What is expected - Word for word, copy each record that comes after this.

Extracted information -
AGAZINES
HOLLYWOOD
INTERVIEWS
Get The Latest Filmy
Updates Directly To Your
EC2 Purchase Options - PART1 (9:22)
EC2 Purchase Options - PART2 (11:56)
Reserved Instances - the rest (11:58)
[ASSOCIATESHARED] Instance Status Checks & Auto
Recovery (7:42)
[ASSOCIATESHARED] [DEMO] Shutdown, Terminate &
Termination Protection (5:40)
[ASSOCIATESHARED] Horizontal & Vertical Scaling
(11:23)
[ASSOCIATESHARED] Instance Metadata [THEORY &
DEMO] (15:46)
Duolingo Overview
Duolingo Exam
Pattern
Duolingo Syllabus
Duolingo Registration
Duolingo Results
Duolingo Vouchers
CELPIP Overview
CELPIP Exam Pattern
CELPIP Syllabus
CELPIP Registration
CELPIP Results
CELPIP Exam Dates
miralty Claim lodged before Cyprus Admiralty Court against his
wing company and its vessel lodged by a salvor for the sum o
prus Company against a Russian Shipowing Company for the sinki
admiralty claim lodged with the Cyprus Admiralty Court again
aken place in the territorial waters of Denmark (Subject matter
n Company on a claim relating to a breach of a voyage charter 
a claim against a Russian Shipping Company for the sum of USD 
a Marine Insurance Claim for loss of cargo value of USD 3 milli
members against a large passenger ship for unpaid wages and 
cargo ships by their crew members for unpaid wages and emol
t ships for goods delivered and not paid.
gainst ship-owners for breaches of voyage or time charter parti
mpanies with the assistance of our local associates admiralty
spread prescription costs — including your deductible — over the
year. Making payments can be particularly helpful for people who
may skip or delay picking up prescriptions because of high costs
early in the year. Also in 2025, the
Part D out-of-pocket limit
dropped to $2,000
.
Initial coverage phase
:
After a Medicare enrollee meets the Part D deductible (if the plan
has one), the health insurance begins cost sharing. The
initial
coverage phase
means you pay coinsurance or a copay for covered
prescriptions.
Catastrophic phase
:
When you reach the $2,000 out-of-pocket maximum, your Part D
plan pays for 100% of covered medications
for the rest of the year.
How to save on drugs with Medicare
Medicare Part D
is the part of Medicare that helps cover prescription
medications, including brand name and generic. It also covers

Problem solution -
AGAZINES
HOLLYWOOD
INTERVIEWS
Get The Latest Filmy
Updates Directly To Your
EC2 Purchase Options - PART1 (9:22)
EC2 Purchase Options - PART2 (11:56)
Reserved Instances - the rest (11:58)
[ASSOCIATESHARED] Instance Status Checks & Auto
Recovery (7:42)
[ASSOCIATESHARED] [DEMO] Shutdown, Terminate &
Termination Protection (5:40)
[ASSOCIATESHARED] Horizontal & Vertical Scaling
(11:23)
[ASSOCIATESHARED] Instance Metadata [THEORY &
DEMO] (15:46)
Duolingo Overview
Duolingo Exam
Pattern
Duolingo Syllabus
Duolingo Registration
Duolingo Results
Duolingo Vouchers
CELPIP Overview
CELPIP Exam Pattern
CELPIP Syllabus
CELPIP Registration
CELPIP Results
CELPIP Exam Dates
miralty Claim lodged before Cyprus Admiralty Court against his
wing company and its vessel lodged by a salvor for the sum o
prus Company against a Russian Shipowing Company for the sinki
admiralty claim lodged with the Cyprus Admiralty Court again
aken place in the territorial waters of Denmark (Subject matter
n Company on a claim relating to a breach of a voyage charter 
a claim against a Russian Shipping Company for the sum of USD 
a Marine Insurance Claim for loss of cargo value of USD 3 milli
members against a large passenger ship for unpaid wages and 
cargo ships by their crew members for unpaid wages and emol
t ships for goods delivered and not paid.
gainst ship-owners for breaches of voyage or time charter parti
mpanies with the assistance of our local associates admiralty
spread prescription costs — including your deductible — over the
year. Making payments can be particularly helpful for people who
may skip or delay picking up prescriptions because of high costs
early in the year. Also in 2025, the
Part D out-of-pocket limit
dropped to $2,000
.
Initial coverage phase
:
After a Medicare enrollee meets the Part D deductible (if the plan
has one), the health insurance begins cost sharing. The
initial
coverage phase
means you pay coinsurance or a copay for covered
prescriptions.
Catastrophic phase
:
When you reach the $2,000 out-of-pocket maximum, your Part D
plan pays for 100% of covered medications
for the rest of the year.
How to save on drugs with Medicare
Medicare Part D
is the part of Medicare that helps cover prescription
medications, including brand name and generic. It also covers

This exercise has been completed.